Dataset extract
· · ·

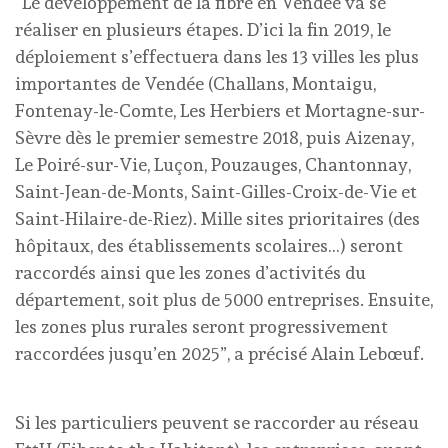
“Le développement de la fibre en Vendée va se
réaliser en plusieurs étapes. D’ici la fin 2019, le
déploiement s’effectuera dans les 13 villes les plus
importantes de Vendée (Challans, Montaigu,
Fontenay-le-Comte, Les Herbiers et Mortagne-sur-
Sèvre dès le premier semestre 2018, puis Aizenay,
Le Poiré-sur-Vie, Luçon, Pouzauges, Chantonnay,
Saint-Jean-de-Monts, Saint-Gilles-Croix-de-Vie et
Saint-Hilaire-de-Riez). Mille sites prioritaires (des
hôpitaux, des établissements scolaires…) seront
raccordés ainsi que les zones d’activités du
département, soit plus de 5000 entreprises. Ensuite,
les zones plus rurales seront progressivement
raccordées jusqu’en 2025”, a précisé Alain Lebœuf.
Si les particuliers peuvent se raccorder au réseau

· · ·

What is needed
Copy all records exactly; omit images.

Solution for this problem
“Le développement de la fibre en Vendée va se
réaliser en plusieurs étapes. D’ici la fin 2019, le
déploiement s’effectuera dans les 13 villes les plus
importantes de Vendée (Challans, Montaigu,
Fontenay-le-Comte, Les Herbiers et Mortagne-sur-
Sèvre dès le premier semestre 2018, puis Aizenay,
Le Poiré-sur-Vie, Luçon, Pouzauges, Chantonnay,
Saint-Jean-de-Monts, Saint-Gilles-Croix-de-Vie et
Saint-Hilaire-de-Riez). Mille sites prioritaires (des
hôpitaux, des établissements scolaires…) seront
raccordés ainsi que les zones d’activités du
département, soit plus de 5000 entreprises. Ensuite,
les zones plus rurales seront progressivement
raccordées jusqu’en 2025”, a précisé Alain Lebœuf.
Si les particuliers peuvent se raccorder au réseau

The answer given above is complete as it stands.